* **Task details**:
Those lines of the records that contain "cell" are to be located and copied.

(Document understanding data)
⁂
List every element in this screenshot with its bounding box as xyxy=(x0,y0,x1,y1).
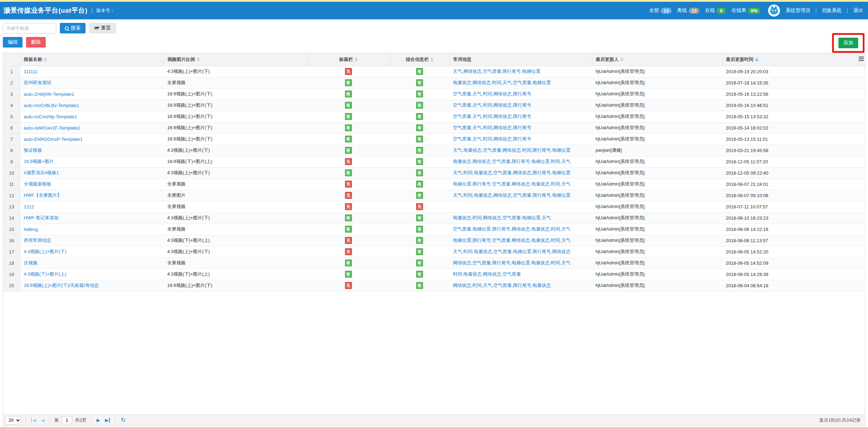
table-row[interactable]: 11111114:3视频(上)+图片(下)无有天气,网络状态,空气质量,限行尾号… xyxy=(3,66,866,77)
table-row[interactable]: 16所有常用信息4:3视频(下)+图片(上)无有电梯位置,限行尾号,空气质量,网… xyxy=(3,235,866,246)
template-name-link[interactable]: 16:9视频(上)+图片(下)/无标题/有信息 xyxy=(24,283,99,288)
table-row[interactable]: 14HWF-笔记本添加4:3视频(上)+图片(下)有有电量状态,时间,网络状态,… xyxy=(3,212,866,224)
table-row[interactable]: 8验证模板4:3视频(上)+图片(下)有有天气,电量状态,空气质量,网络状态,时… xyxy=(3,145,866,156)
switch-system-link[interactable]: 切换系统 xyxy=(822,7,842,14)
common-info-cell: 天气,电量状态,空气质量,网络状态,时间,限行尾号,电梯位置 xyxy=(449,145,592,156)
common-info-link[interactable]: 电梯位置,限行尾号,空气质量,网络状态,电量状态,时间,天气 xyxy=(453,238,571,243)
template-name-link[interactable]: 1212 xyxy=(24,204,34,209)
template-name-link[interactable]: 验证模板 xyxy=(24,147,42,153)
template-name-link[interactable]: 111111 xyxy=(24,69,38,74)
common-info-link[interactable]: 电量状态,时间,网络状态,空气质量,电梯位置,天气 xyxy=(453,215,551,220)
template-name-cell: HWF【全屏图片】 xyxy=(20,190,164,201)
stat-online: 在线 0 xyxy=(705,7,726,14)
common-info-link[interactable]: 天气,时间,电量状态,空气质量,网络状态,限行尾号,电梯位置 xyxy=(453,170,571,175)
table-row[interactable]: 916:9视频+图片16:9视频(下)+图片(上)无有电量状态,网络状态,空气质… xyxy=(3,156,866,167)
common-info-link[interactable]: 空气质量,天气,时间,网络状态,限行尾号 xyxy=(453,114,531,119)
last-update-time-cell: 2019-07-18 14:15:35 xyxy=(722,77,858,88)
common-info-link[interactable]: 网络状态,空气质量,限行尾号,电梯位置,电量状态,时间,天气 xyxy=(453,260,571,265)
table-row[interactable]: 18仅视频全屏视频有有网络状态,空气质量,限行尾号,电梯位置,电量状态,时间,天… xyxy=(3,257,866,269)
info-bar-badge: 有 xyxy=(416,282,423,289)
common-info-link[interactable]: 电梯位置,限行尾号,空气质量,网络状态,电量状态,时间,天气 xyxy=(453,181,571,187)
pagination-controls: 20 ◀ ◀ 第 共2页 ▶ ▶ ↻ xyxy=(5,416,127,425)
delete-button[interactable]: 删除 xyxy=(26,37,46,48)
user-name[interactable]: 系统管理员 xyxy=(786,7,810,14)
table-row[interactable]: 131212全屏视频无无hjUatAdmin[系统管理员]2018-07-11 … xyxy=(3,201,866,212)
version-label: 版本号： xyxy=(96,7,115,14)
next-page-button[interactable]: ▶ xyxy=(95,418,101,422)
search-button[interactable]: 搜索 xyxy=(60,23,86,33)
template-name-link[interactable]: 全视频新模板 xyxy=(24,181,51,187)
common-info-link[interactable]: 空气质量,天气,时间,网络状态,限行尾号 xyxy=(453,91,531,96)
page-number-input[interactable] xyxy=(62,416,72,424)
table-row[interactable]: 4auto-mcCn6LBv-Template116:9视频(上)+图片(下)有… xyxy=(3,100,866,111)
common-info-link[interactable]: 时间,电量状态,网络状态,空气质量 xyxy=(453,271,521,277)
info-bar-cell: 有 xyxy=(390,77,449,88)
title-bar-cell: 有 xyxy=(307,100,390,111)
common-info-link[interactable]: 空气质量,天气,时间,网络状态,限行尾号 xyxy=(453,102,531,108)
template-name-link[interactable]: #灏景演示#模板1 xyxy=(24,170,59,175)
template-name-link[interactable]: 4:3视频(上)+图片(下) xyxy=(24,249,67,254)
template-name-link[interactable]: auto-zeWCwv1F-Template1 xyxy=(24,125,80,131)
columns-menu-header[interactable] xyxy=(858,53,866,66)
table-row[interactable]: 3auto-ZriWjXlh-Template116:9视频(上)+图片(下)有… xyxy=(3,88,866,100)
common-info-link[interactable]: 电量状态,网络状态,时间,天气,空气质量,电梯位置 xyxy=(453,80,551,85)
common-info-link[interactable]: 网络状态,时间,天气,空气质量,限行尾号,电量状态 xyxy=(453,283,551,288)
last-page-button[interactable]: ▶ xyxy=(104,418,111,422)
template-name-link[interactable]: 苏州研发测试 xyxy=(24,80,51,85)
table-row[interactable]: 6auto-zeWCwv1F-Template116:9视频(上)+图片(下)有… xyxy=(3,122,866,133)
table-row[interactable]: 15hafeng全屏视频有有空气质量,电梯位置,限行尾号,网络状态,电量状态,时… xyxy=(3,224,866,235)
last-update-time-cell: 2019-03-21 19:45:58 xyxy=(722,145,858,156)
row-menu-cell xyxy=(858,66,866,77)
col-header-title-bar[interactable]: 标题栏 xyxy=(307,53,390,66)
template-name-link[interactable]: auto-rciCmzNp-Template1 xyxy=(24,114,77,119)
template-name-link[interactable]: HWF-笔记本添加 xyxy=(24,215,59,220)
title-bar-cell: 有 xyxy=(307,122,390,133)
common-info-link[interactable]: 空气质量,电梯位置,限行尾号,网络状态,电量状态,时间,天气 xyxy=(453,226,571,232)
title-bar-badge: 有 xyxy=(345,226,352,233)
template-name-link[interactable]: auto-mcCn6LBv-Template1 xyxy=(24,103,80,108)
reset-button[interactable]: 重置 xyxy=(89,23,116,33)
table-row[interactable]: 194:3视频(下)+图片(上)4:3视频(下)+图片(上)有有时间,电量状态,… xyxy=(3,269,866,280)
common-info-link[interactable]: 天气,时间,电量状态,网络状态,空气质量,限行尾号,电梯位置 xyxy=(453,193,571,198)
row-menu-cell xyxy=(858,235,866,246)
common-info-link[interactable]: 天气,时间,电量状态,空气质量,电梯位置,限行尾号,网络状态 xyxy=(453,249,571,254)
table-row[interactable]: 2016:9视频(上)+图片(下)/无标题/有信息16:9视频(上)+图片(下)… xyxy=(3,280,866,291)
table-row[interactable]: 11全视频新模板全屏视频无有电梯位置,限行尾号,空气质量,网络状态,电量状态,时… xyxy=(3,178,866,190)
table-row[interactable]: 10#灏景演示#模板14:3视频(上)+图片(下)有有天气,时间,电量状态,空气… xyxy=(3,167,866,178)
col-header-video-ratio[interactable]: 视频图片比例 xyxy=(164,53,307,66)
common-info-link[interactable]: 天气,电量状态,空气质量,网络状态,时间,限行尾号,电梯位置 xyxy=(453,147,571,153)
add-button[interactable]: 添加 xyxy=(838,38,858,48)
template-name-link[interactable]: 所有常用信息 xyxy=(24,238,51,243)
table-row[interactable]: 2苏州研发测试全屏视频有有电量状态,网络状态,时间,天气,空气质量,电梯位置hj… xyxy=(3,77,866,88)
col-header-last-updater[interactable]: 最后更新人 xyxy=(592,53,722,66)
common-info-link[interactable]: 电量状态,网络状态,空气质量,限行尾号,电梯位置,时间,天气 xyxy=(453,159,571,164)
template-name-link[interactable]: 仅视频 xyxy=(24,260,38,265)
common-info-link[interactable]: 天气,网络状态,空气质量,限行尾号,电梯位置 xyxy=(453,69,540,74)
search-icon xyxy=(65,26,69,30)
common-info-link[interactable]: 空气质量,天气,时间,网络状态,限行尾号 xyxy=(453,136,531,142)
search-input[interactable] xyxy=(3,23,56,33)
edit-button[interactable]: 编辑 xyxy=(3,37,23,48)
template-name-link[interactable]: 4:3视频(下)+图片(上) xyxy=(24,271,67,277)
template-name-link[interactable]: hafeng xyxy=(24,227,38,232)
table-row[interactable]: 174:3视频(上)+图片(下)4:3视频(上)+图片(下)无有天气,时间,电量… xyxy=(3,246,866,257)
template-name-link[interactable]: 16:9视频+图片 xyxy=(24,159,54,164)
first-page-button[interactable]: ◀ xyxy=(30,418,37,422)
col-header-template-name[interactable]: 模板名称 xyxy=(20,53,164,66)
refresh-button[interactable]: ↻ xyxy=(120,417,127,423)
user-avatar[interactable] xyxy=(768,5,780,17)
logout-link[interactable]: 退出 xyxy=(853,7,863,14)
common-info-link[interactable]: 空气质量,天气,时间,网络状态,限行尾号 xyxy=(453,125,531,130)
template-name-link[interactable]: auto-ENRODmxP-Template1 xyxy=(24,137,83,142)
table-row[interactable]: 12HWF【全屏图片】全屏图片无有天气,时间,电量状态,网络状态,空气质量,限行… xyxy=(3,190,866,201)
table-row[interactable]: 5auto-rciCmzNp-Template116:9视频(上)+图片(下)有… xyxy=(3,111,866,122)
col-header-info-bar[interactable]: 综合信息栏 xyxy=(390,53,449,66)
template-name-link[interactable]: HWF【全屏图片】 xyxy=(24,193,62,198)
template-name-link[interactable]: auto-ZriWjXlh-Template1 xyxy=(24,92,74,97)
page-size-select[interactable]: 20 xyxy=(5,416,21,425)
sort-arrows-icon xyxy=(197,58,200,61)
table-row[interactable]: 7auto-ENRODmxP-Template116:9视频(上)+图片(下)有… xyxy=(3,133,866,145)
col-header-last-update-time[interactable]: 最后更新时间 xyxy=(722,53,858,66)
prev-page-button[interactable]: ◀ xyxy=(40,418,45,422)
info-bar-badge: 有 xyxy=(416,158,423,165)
⁂
* **Completed task**:
common-info-cell: 天气,电量状态,空气质量,网络状态,时间,限行尾号,电梯位置 xyxy=(449,145,592,156)
template-name-cell: HWF【全屏图片】 xyxy=(20,190,164,201)
last-update-time-cell: 2019-07-18 14:15:35 xyxy=(722,77,858,88)
info-bar-cell: 有 xyxy=(390,77,449,88)
title-bar-cell: 有 xyxy=(307,100,390,111)
last-update-time-cell: 2019-03-21 19:45:58 xyxy=(722,145,858,156)
row-menu-cell xyxy=(858,66,866,77)
title-bar-cell: 有 xyxy=(307,122,390,133)
row-menu-cell xyxy=(858,235,866,246)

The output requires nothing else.